In the meantime before I’ve analyzed the recommendations, what should I blog about? I’m humbled by the consistency with which other bloggers manage to write daily (I wish…!) since it’s hard for me to find time, let alone good ideas, to share daily. In that regard, my son Dan sets a high bar for consistency as he writes his blog, The Philosopher Developer, almost daily. Similar to my combining thoughts on HIT and music, he combines his vocation (programming) and his avocation (philosophy/thinking). While it’s tempting for me to say “like father, like son,” Dan started his blog a year before I did, so I should say “like son, like father!” His January 15th post on “Resolution: the need for a terminating condition” is sound advice to us all as we engage in discussion and debate about the right path forward in HIT, health reform, family issues, or anything else, such as the Arizona Tragedy. Hopefully, there can be a harmonious environment and humble attitude framing our discussions, even when we disagree.

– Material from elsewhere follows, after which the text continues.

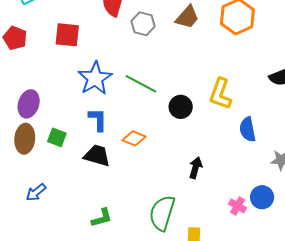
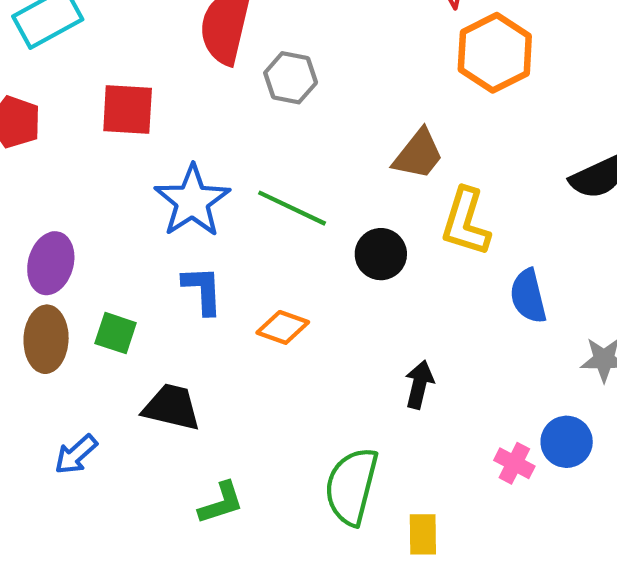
brown trapezoid: (187, 17) -> (418, 154), moved
black trapezoid: (97, 156) -> (172, 407), moved

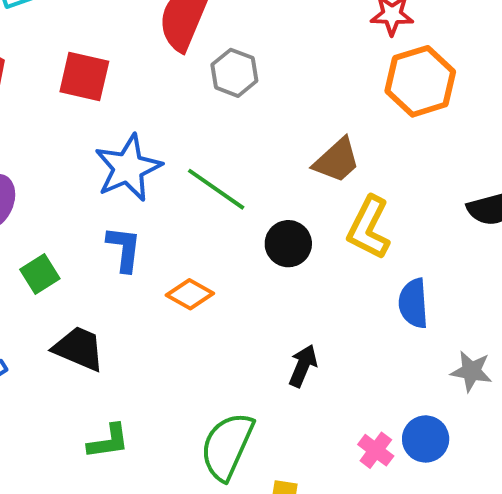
green square: (116, 333) -> (40, 274), turned 30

Back to Health IT. It’s clear that increasing patient engagement in health is one of the main drivers for Stage 2 and 3. I look forward to the day, not too far away, when I’ll ask each of my healthcare providers, as meaningful users, to share information with me as a patient or possibly a caregiver, per the regulations (electronic copy, access, download, secure messaging) or beyond that if they can. My HIT work won’t be a compartment that I leave behind at the office, but a reality every time my family or I interact with the healthcare system. Like it not, that’s likely to be more and more often for me for the rest of my life.